Economist learns lessons from Chile’s education system

Ben Feigenberg

Benjamin Feigenberg, assistant professor of economics, is an expert on Chile’s voucher system, which determines college choice. — Photo: Joshua Clark

 

Benjamin Feigenberg has become an expert on Chile’s education system since studying in Santiago 10 years ago, focusing on a voucher system he says is “pretty unique.”

The system applies to 90 to 95 percent of students and effectively determines what college parents can send their children to.

“Any school that charges less than three times the amount of a voucher accepts the government voucher as a portion of the required fee,” said Feigenberg, assistant professor of economics.

“Some schools take the voucher, others take the voucher plus a hundred dollars.”

He’s trying to understand how families are impacted when a school’s costs go up in response to an increase in average regional incomes. In particular, Feigenberg is studying how parental background affects whether families are willing and able to pay higher school prices.

He finds that the students who benefit least from local income increases are those middle-class kids who are priced out of higher-quality schools.

In response to increased incomes, these schools simultaneously increase prices and reduce enrollment. Wealthy parents’ valuation of low enrollment, which leads to smaller class size, helps to explain this phenomenon.

Feigenberg is analyzing data collected from a large-scale experiment in Chile.
A randomized subset of eighth grade students were sent report cards for
secondary schools that provided information on the school’s test scores,
graduation and employment rates, prices and other characteristics.

“I and my co-authors are examining how families’ school choices and students’ academic success were affected by these report cards,” he said.

Feigenberg has traveled to Chile six times and plans another trip this year.

His research makes up one of three chapters in his Ph.D. dissertation. The other two also deal with international issues: microfinance programs in India and the impact of the U.S.-Mexico border fence.

For the former, he’s made a number of trips to West Bengal and Tamil Nadu.

He studied the women there who take out small loans, without collateral, to start or expand small businesses. They sell saris, operate tea stands or run corner stores that offer soap, cell phone minutes, staple foods and other supplies.

Feigenberg examined the social ties formed when women get together frequently with other microloan recipients. He wanted to know whether these social ties reduce social isolation, improve access to informal insurance and reduce loan default.

His subsequent paper on Indian microfinance appeared in the Review of Economic Studies.

Feigenberg’s research on the U.S.-Mexico border fence investigates how much it changed migration patterns.
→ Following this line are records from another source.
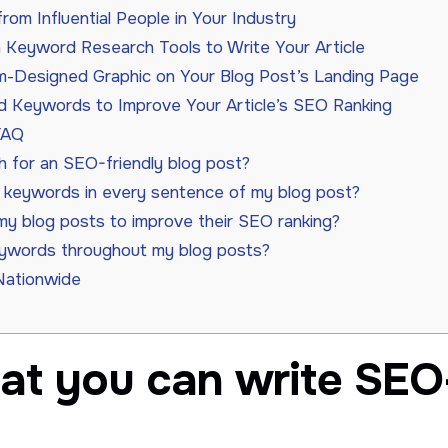
om Influential People in Your Industry
n Keyword Research Tools to Write Your Article
-Designed Graphic on Your Blog Post’s Landing Page
d Keywords to Improve Your Article’s SEO Ranking
FAQ
h for an SEO-friendly blog post?
e keywords in every sentence of my blog post?
my blog posts to improve their SEO ranking?
eywords throughout my blog posts?
Nationwide
at you can write SEO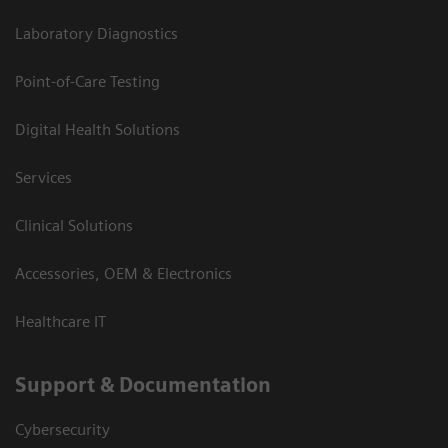
Laboratory Diagnostics
Point-of-Care Testing
Digital Health Solutions
Services
Clinical Solutions
Accessories, OEM & Electronics
Healthcare IT
Support & Documentation
Cybersecurity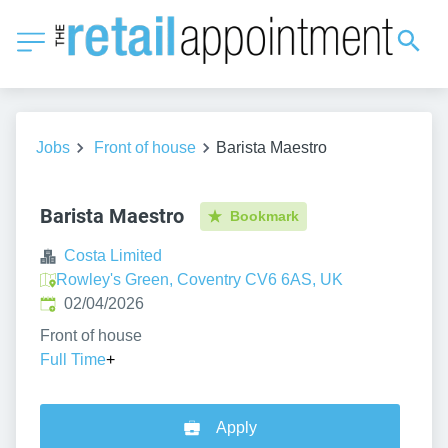
Jobs
Front of house
Barista Maestro
Barista Maestro
Bookmark
Costa Limited
Rowley's Green, Coventry CV6 6AS, UK
Published
:
02/04/2026
Front of house
Full Time
+
Apply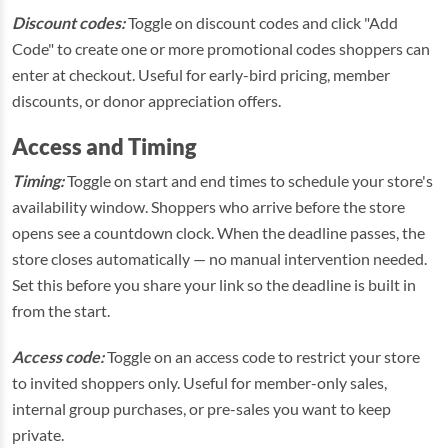
Discount codes:
Toggle on discount codes and click "Add
Code" to create one or more promotional codes shoppers can
enter at checkout. Useful for early-bird pricing, member
discounts, or donor appreciation offers.
Access and Timing
Timing:
Toggle on start and end times to schedule your store's
availability window. Shoppers who arrive before the store
opens see a countdown clock. When the deadline passes, the
store closes automatically — no manual intervention needed.
Set this before you share your link so the deadline is built in
from the start.
Access code:
Toggle on an access code to restrict your store
to invited shoppers only. Useful for member-only sales,
internal group purchases, or pre-sales you want to keep
private.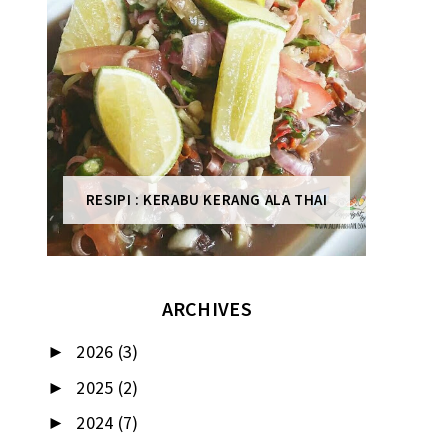
RESIPI : KERABU KERANG ALA THAI
ARCHIVES
2026
(3)
►
2025
(2)
►
2024
(7)
►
With the 2006 Secure Fence Act, President George W. Bush and Congress planned to block about one-third of the border, about 700 miles.

“The fence seems effective at stopping people from migrating to the United States from Mexico in areas that have been fenced,” Feigenberg said. “But people are often migrating to save their lives or the lives of their children, and there will always be some alternative way for those most desperate to get in.”

That includes tunneling under, climbing over, coming around via submarine and flying over the 20-foot-high fences on light aircraft, Feigenberg said.

Not to mention just walking across the parts of the border that aren’t fenced.

“There are hundreds of deaths per year,” Feigenberg said. “And the risk of death has doubled since the fence was built.”

The government fenced places that were easiest to cross. “Now you can’t cross in urban areas, but in the desert,” he said.

Feigenberg is looking at what happens to local labor markets when new sections of the barrier go up.

“The fence has potentially hurt businesses that rely on people moving back and forth across the border,” he said. “Many migrants come to the United States and work for a number of months, but then get stuck in this country waiting for their next job because it’s harder to cross.”

Feigenberg grew up in the Boston suburb of Medford. He earned a bachelor’s degree at Brown University in Providence, Rhode Island. He received his Ph.D. from the Massachusetts Institute of Technology in spring 2014 and joined UIC in August.

“I’m big on racquet sports,” he said. Those include tennis and the indoor sport of squash, “which is how I survive the winter.”

A South Loop resident, he’s married to Swapna Reddy. Two summers ago they honeymooned in South Africa, Namibia and Zimbabwe.

And because she’s a law student at Yale, they also put in a considerable amount of travel across the country.